Filme dair dolaşan yalan yanlış bilgilerden biri de ilk filmin çok tuttuğu o yüzden 2 sene sonra ikincisinin çekildiğine dairdir. Öyle bir şey olmamıştır. Film hiçbir zaman vizyona çıkmamıştır. 1987 senesi gibi Turgut Özal’ın yabancı film ithalatını serbest bırakmasıyla Türkiye’ye giriş yapan Warner Bros., UIP gibi firmalar yüzünden çoğu sinema yerli film oynatmak yerine Amerikan filmlerine yönelmesi sebebiyle Tatar Ramazan “gişede iş yapmaz” düşüncesi yüzünden hiçbir dağıtımcı ve sinema işletmesi tarafından oynatılmaz. Bütün bunlardan sebep Melih Gülgen bu film yüzünden iflas eder ve sinemaya küser.

Film kurgulandıktan sonra standart Türk Filmlerine göre oldukça uzun çıkmıştır. Yaklaşık 180 dakika.

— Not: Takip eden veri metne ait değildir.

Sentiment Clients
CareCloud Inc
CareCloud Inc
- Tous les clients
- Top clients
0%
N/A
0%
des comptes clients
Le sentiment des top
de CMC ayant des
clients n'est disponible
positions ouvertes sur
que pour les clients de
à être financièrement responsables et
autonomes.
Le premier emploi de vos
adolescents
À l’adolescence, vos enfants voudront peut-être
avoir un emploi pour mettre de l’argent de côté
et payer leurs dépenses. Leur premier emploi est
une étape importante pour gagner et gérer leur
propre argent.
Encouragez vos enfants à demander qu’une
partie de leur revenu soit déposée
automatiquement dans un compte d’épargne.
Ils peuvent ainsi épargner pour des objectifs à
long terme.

Melih Gülgen’in eski ustası rahmetli Memduh Ün kısaltmak için revize etmeye çalışır (o dönemde sinemada en fazla 80-110 dakika yapılırdı seans tutması için) 150 dakikanın altına indiremez.. Melih Gülgen tekrar kurgu masasına oturur ve yaklaşık 120 dakikalık bir sinema gösterim versiyonu çıkartır. Ama az önce belirttiğim gibi oynayacak sinema salonu bulamaz. Televizyon yayınında da hiçbir kanal o kadar uzun film yayınlamayacağı için (o dönemler) mecburiyetten dolayı 2 kısım haline getirilir. 1990’lı yıllarda diziler ortalama 45 dakika, televizyon filmleri ise 90 dakika olarak çekiliyordu. Fakat günümüzde daha çok reklam almak adına biraz da açgözlülükten kaynaklı olarak üretilen diziler ortalama 150-160 dakikayı bulması durumunu başka bir yazı konusu olarak daha önceden kaleme almıştım (buradan okuyabilirsiniz).

4-5 sene sonrasında televizyonda gösterilmeye başlayınca ancak o zaman Tatar Ramazan beğenildi ve bugünlere kadar geldi.

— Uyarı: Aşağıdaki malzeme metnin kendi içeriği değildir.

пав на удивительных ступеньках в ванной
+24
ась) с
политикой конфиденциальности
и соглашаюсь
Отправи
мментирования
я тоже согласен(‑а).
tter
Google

Tatar Ramazan hayata soldan bakan, sınıf çatışmasını anlatan bir film olmasına rağmen çoğu solcuyum diyen insanların aksine sağcı dediğimiz muhafazakar / milliyetçi görüşe sahip insanlar tarafından daha çok sahiplenilmiştir.

24 Haziran 2018 seçimleri için iktidar partisi hazırladığı propaganda videosunda “Biz Tatar Ramazan’dan adaleti öğrendik” diyerek özellikle Adalet vurgusu yapmıştır fakat filmi izlerken Ramazan’ın hapishane müdürüyle yaptığı bir konuşmada söylediği ‘Devlet adil olduğu sürece güçlüdür. Hükümet adamları kanun çerçevesinde kaldıkları zaman sözleri geçerlidir.‘ Sözünü anladığım kadarıyla atlamışlar. Ayrıca filmden kullanılan görüntü için herhangi bir izin alınmadığını ya da bununla ilgili herhangi bir telif ödemesi yapılmadığını da hatırlatmak isterim.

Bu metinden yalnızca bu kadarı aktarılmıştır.